BRIEF: Every line from the one with "secondary)." to the one with "Face covering", including those two, is to be copied exactly; all other lines of the entries below are left out.

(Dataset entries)
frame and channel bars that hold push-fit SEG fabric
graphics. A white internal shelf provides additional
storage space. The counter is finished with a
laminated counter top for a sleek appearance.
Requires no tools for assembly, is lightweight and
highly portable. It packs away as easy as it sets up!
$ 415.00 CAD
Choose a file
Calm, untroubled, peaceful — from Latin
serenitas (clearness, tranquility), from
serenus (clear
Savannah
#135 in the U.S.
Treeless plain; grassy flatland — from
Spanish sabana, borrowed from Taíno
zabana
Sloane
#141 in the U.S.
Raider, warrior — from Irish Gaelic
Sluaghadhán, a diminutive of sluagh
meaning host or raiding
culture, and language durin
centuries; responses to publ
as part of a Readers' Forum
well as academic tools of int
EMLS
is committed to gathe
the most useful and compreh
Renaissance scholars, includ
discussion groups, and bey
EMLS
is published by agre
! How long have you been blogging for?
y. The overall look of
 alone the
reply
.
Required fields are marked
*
...
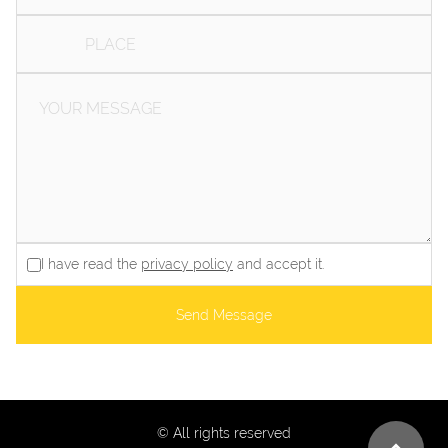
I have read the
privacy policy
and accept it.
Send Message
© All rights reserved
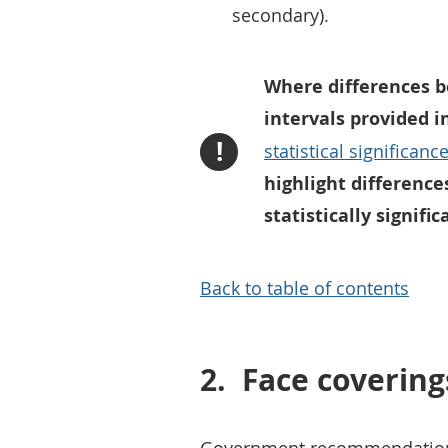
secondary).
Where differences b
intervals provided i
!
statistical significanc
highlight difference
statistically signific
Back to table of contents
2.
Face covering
--
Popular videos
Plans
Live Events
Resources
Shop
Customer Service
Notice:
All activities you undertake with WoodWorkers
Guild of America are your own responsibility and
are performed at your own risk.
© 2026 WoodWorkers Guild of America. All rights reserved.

SOLVED PROBLEM:
secondary).
Where differences b
intervals provided i
!
statistical significanc
highlight difference
statistically signific
Back to table of contents
2.
Face covering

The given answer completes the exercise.